`edsnlp.utils.training`

`make_spacy_corpus_config`

Helper to create a spacy's corpus config from training and dev data by loading the documents accordingly and exporting the documents using spacy's DocBin.

Parameters

PARAMETER	DESCRIPTION
`train_data`	The training data. Can be: - a list of spacy.Doc - a path to a given dataset TYPE: `Union[str, List[Doc]]`
`dev_data`	The development data. Can be: - a list of spacy.Doc - a path to a given dataset - the number of documents to take from the training data - the fraction of documents to take from the training data TYPE: `Union[str, List[Doc], int, float]`
`data_format`	Optional data format to determine how we should load the documents from the disk TYPE: `Union[Optional[DataFormat], str]` DEFAULT: `None`
`nlp`	Optional spacy model to load documents from non-spacy formats (like brat) TYPE: `Optional[Language]` DEFAULT: `None`
`seed`	The seed if we need to shuffle the data when splitting the dataset TYPE: `int` DEFAULT: `0`
`reader`	Which spacy reader to use when loading the data TYPE: `str` DEFAULT: `'spacy.Corpus.v1'`

RETURNS	DESCRIPTION
`Config`

`train`

Training help to learn weight of trainable components in a pipeline.
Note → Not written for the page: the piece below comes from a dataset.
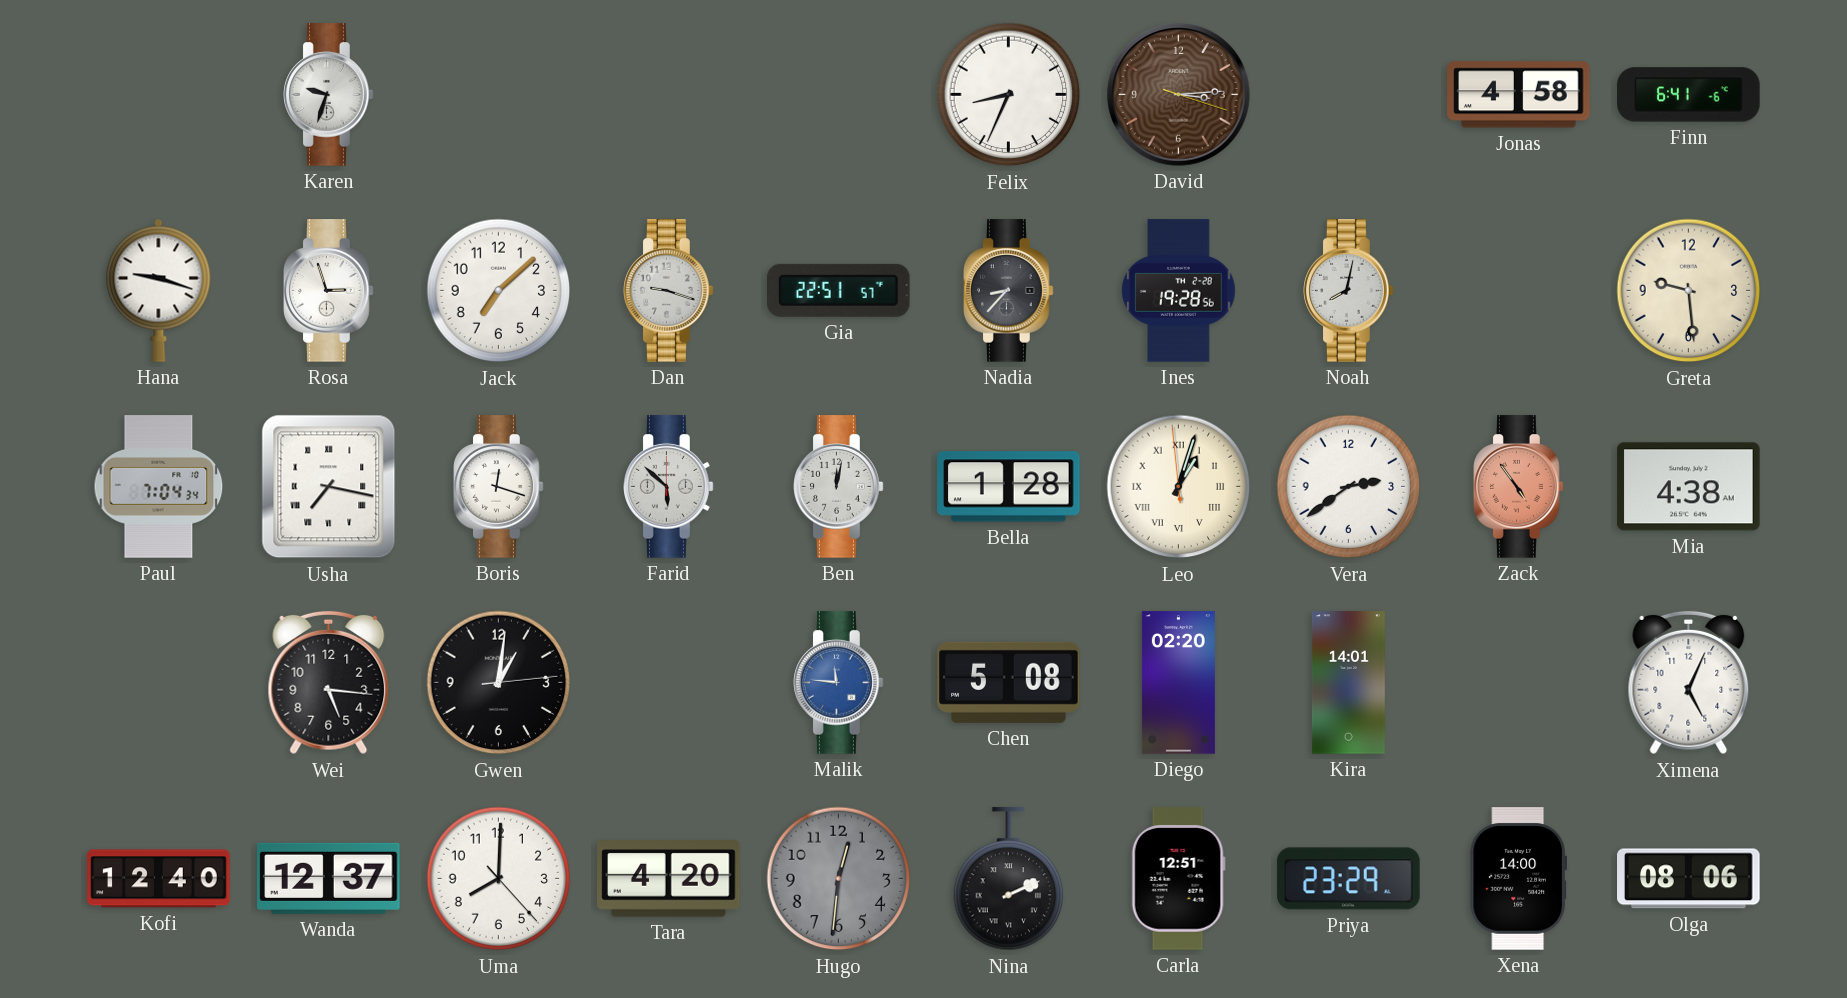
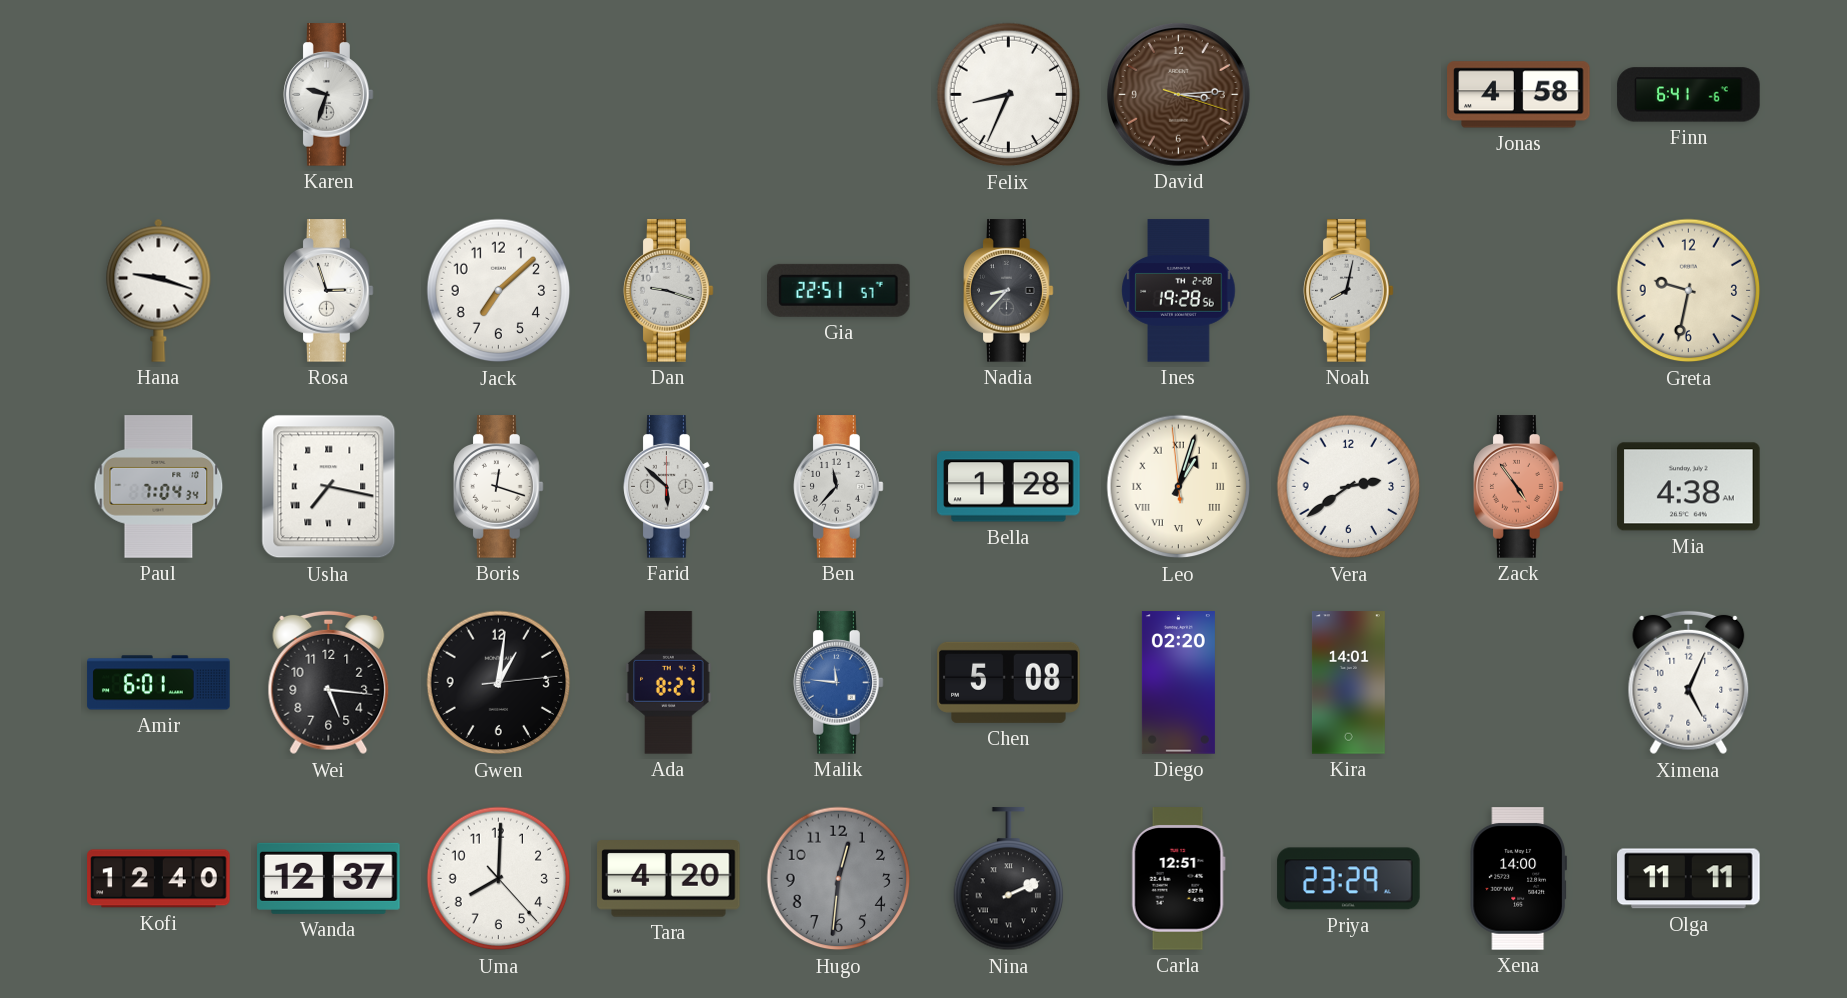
Greta: 9:29 -> 9:32
Ben: 12:02 -> 11:37
Amir: none -> 6:01
Ada: none -> 8:27
Olga: 08:06 -> 11:11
This function has been adapted from https://github.com/explosion/spaCy/blob/397197e/spacy/cli/train.py#L18

Parameters

PARAMETER	DESCRIPTION
`nlp`	Spacy model to train TYPE: `Language`
`output_path`	Path to save the model TYPE: `Union[Path, str]`
`config`	Optional config overrides TYPE: `Union[Config, dict]`
`use_gpu`	Which gpu to use for training (-1 means CPU) TYPE: `int` DEFAULT: `-1`